→ WHAT IS NEEDED
Once the line with "más rápida. Además, asegúrate" is found in the data, output it and each following line exactly, up to and including the line with "nach Magdeburg ge", and nothing before or after.

+++ SUPPLIED RECORDS

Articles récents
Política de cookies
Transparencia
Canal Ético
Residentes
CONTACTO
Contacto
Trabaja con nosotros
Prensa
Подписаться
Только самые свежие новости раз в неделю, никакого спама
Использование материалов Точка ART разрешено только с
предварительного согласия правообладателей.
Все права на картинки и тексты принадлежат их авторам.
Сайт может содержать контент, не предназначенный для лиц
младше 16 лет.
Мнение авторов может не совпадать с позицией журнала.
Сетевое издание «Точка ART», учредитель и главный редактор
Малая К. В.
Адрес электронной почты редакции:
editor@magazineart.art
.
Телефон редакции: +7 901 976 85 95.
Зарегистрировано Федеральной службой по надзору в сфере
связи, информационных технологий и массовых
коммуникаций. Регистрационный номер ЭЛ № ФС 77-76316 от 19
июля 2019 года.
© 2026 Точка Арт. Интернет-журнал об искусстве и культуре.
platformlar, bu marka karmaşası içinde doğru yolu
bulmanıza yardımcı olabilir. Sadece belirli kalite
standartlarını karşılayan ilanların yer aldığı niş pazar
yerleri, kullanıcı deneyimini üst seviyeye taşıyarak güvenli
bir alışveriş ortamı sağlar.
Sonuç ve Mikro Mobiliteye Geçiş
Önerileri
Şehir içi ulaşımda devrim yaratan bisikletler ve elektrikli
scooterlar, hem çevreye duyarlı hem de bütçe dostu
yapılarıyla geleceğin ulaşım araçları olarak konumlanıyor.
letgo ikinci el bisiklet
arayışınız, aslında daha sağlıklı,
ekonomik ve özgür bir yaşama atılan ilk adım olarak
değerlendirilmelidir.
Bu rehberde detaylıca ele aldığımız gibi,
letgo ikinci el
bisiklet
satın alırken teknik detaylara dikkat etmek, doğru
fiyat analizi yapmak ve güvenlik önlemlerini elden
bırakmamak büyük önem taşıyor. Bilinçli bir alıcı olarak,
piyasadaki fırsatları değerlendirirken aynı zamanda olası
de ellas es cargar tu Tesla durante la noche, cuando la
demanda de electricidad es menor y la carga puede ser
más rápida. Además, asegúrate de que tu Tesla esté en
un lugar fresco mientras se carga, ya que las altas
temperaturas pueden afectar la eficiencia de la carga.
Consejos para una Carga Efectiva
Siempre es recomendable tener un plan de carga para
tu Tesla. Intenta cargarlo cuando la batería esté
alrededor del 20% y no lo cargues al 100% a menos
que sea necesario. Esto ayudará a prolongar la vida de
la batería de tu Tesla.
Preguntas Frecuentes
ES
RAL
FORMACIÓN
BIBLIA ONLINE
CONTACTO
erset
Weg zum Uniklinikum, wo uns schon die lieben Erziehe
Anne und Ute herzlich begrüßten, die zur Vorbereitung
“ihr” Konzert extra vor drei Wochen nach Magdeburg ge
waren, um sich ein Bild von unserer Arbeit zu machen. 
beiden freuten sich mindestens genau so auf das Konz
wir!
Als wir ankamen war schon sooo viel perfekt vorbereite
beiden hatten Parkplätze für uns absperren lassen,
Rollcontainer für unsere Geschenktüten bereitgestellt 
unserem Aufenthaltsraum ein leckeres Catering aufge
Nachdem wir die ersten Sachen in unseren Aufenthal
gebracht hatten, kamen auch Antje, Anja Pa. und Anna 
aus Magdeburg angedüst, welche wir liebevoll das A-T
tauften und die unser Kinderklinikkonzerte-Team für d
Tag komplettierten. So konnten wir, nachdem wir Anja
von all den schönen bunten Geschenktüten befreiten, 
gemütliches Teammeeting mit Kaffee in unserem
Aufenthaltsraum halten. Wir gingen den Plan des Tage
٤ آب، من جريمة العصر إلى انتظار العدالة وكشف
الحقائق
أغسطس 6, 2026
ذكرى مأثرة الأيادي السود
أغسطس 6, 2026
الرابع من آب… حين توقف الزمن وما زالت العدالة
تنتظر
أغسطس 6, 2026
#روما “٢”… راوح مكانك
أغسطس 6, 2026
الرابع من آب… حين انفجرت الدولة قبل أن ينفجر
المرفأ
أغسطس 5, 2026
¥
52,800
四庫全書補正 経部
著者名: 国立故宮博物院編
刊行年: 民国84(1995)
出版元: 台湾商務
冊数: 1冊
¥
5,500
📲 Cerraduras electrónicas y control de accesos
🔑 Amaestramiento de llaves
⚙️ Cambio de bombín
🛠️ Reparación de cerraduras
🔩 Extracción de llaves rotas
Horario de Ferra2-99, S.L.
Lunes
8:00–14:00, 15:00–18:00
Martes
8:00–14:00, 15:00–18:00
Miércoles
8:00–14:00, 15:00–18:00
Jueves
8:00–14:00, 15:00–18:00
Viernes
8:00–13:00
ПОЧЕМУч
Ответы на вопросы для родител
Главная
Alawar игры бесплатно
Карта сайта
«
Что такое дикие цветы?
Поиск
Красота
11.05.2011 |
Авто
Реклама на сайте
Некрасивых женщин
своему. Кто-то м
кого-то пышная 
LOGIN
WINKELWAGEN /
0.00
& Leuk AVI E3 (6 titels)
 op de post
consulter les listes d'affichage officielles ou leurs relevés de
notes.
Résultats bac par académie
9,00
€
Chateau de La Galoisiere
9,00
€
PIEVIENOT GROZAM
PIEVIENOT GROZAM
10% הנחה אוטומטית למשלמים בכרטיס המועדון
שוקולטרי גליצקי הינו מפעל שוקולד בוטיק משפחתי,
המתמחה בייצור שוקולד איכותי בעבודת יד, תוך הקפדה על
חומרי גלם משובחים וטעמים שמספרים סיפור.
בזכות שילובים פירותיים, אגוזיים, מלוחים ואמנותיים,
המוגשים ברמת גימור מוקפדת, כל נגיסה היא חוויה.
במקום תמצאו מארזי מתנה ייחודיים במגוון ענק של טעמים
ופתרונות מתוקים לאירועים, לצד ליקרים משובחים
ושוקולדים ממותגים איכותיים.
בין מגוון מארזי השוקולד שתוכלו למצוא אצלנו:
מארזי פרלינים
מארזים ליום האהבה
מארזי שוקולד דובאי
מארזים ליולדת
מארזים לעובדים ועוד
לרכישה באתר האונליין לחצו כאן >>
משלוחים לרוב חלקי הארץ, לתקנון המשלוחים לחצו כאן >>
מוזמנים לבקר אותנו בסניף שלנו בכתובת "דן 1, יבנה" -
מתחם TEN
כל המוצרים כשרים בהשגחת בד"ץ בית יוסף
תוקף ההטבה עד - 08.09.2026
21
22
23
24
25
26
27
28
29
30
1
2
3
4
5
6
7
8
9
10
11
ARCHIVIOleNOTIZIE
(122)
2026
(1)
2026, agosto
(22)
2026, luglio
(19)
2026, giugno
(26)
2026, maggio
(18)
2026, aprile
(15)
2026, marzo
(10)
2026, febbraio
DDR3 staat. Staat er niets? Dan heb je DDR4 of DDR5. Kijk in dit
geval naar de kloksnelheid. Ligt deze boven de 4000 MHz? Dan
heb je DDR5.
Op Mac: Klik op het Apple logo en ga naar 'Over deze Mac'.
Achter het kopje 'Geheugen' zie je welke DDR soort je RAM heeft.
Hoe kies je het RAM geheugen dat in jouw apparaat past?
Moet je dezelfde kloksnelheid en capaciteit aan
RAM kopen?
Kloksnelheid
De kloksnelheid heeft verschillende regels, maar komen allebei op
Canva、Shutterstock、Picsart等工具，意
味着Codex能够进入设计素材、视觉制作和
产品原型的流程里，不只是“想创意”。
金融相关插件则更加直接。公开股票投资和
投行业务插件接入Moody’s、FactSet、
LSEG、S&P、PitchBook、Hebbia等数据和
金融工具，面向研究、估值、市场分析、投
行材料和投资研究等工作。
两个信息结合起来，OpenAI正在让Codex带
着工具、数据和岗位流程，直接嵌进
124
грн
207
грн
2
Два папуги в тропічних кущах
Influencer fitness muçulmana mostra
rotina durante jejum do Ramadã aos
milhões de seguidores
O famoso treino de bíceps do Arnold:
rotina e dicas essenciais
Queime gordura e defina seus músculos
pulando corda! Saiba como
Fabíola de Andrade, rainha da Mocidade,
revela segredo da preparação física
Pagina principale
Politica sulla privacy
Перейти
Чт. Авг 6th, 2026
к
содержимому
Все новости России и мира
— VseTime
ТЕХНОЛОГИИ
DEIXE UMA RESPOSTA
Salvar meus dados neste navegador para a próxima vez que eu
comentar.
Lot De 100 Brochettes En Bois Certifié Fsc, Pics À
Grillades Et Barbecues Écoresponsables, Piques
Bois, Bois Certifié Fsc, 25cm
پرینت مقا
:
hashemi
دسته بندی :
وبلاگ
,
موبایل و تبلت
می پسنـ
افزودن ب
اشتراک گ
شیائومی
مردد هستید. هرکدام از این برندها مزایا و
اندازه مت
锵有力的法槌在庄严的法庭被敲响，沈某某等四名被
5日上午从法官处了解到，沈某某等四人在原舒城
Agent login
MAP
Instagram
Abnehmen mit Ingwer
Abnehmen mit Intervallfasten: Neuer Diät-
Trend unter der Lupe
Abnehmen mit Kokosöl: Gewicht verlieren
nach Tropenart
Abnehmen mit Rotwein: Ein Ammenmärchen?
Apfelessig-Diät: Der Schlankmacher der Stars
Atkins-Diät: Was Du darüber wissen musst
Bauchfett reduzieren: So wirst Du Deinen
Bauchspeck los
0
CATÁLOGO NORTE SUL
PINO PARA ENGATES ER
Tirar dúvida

++++++

→ ANSWER SPACE
más rápida. Además, asegúrate de que tu Tesla esté en
un lugar fresco mientras se carga, ya que las altas
temperaturas pueden afectar la eficiencia de la carga.
Consejos para una Carga Efectiva
Siempre es recomendable tener un plan de carga para
tu Tesla. Intenta cargarlo cuando la batería esté
alrededor del 20% y no lo cargues al 100% a menos
que sea necesario. Esto ayudará a prolongar la vida de
la batería de tu Tesla.
Preguntas Frecuentes
ES
RAL
FORMACIÓN
BIBLIA ONLINE
CONTACTO
erset
Weg zum Uniklinikum, wo uns schon die lieben Erziehe
Anne und Ute herzlich begrüßten, die zur Vorbereitung
“ihr” Konzert extra vor drei Wochen nach Magdeburg ge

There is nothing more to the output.